*BRIEF*.
Take the entries below and print only the lines from the one with "Gratis Altmöbelentsorgung" through the one with "Altmöbelentsorgung entspricht dem", exactly as they stand, both ends included.

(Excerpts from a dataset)
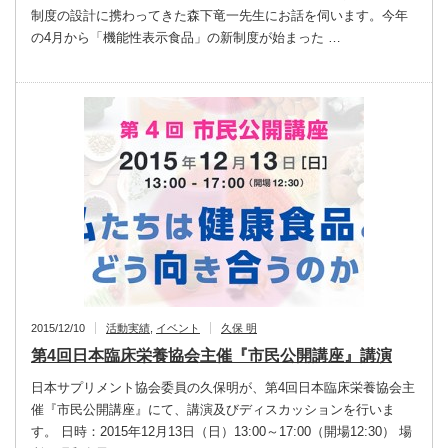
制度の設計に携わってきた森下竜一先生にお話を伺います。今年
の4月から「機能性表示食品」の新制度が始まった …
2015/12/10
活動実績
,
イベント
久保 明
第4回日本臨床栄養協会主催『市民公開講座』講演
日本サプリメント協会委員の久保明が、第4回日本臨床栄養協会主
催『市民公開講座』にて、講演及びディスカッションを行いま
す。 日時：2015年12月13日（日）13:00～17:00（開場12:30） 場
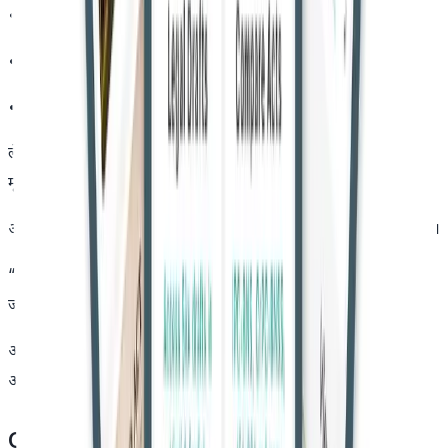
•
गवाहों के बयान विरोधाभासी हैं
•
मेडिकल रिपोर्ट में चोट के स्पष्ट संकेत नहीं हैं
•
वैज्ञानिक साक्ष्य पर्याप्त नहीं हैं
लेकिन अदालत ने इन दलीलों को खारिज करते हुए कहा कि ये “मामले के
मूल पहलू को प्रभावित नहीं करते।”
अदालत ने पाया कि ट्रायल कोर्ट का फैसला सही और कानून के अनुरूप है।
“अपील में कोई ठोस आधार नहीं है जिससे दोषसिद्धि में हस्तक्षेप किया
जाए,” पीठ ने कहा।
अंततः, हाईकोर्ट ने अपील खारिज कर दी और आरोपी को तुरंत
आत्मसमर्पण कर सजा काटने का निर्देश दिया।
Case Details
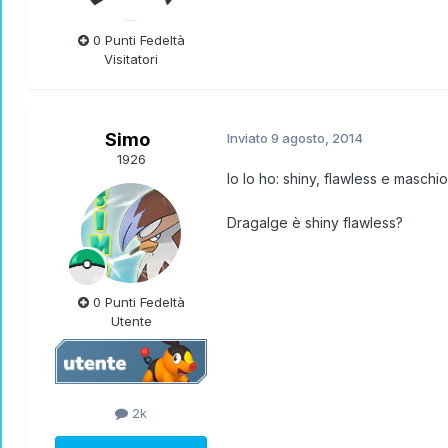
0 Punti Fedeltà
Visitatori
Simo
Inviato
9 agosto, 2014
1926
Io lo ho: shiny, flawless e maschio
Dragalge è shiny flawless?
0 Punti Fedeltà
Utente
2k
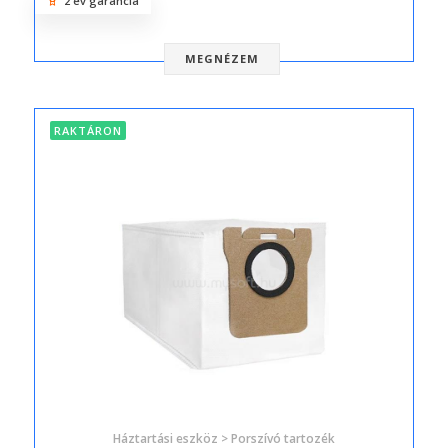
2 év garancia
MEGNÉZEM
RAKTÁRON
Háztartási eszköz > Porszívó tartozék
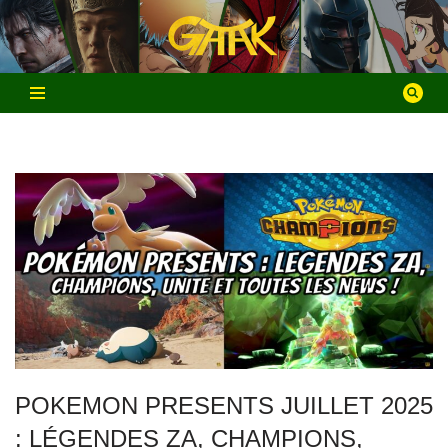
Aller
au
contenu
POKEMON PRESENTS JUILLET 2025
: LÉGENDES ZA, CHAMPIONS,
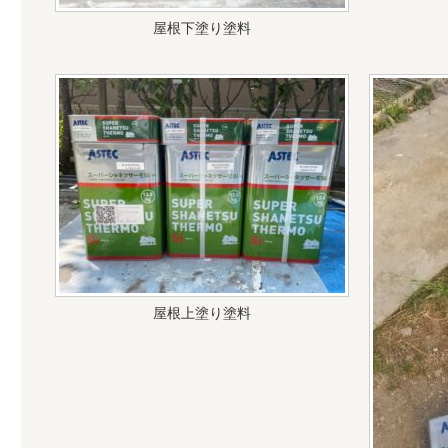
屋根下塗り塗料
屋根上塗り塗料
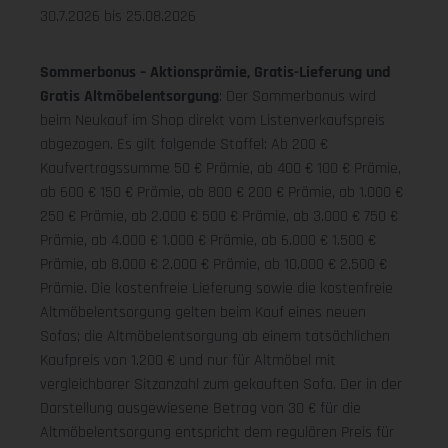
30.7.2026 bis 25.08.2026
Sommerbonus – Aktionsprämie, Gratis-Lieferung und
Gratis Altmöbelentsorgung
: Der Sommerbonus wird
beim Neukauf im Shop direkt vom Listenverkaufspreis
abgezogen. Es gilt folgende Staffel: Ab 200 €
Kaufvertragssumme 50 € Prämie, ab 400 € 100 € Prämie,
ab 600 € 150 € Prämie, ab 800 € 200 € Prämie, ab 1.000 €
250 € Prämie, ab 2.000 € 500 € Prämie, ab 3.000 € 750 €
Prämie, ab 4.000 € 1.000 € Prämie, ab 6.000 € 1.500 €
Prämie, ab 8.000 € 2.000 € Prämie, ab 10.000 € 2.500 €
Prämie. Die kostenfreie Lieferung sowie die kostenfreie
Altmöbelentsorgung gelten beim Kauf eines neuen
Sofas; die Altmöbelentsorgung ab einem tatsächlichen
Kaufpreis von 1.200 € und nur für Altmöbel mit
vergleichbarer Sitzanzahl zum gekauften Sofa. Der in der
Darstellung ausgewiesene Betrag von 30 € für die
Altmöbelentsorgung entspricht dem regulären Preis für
--
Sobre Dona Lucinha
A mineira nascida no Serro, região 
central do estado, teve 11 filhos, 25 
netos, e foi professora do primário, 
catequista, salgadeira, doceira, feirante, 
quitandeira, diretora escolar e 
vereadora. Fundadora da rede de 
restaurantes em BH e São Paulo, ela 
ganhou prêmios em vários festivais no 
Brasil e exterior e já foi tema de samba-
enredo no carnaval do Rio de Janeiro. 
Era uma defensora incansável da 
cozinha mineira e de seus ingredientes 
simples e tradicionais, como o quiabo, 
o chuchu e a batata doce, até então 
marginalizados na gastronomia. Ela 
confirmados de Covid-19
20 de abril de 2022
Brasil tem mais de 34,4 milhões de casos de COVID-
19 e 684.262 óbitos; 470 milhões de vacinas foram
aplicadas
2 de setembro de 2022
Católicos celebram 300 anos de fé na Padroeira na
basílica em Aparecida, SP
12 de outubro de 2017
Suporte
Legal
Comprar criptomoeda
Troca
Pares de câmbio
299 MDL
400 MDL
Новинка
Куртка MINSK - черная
...
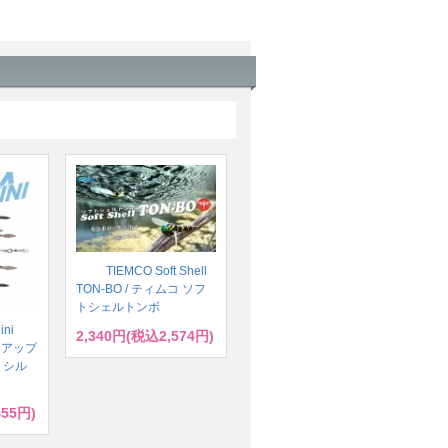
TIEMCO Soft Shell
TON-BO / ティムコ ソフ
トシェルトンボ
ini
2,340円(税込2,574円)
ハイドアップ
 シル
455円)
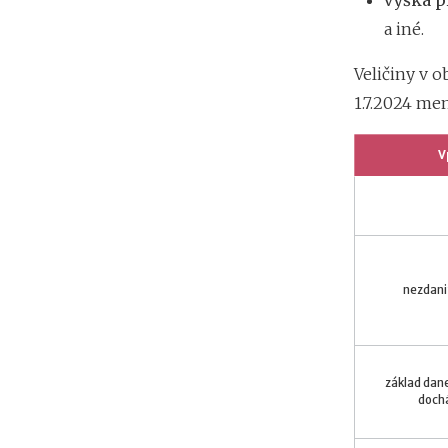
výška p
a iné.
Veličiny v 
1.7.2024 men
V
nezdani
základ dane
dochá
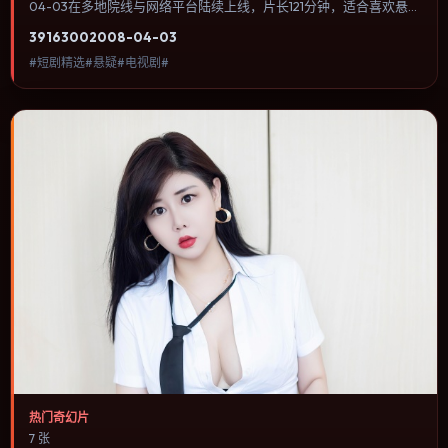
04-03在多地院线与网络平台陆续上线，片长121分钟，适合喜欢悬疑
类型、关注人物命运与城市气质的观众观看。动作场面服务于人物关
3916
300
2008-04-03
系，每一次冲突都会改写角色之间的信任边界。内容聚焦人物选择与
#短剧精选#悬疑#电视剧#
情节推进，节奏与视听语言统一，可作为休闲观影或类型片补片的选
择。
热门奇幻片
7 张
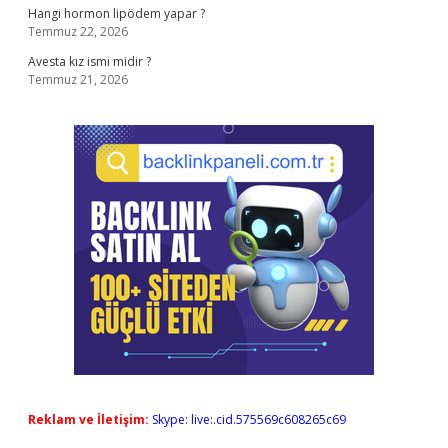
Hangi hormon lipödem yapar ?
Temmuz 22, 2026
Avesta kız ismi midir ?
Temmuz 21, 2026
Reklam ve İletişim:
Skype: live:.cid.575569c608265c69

*PROBLEM SOLUTION*.
Gratis Altmöbelentsorgung
: Der Sommerbonus wird
beim Neukauf im Shop direkt vom Listenverkaufspreis
abgezogen. Es gilt folgende Staffel: Ab 200 €
Kaufvertragssumme 50 € Prämie, ab 400 € 100 € Prämie,
ab 600 € 150 € Prämie, ab 800 € 200 € Prämie, ab 1.000 €
250 € Prämie, ab 2.000 € 500 € Prämie, ab 3.000 € 750 €
Prämie, ab 4.000 € 1.000 € Prämie, ab 6.000 € 1.500 €
Prämie, ab 8.000 € 2.000 € Prämie, ab 10.000 € 2.500 €
Prämie. Die kostenfreie Lieferung sowie die kostenfreie
Altmöbelentsorgung gelten beim Kauf eines neuen
Sofas; die Altmöbelentsorgung ab einem tatsächlichen
Kaufpreis von 1.200 € und nur für Altmöbel mit
vergleichbarer Sitzanzahl zum gekauften Sofa. Der in der
Darstellung ausgewiesene Betrag von 30 € für die
Altmöbelentsorgung entspricht dem regulären Preis für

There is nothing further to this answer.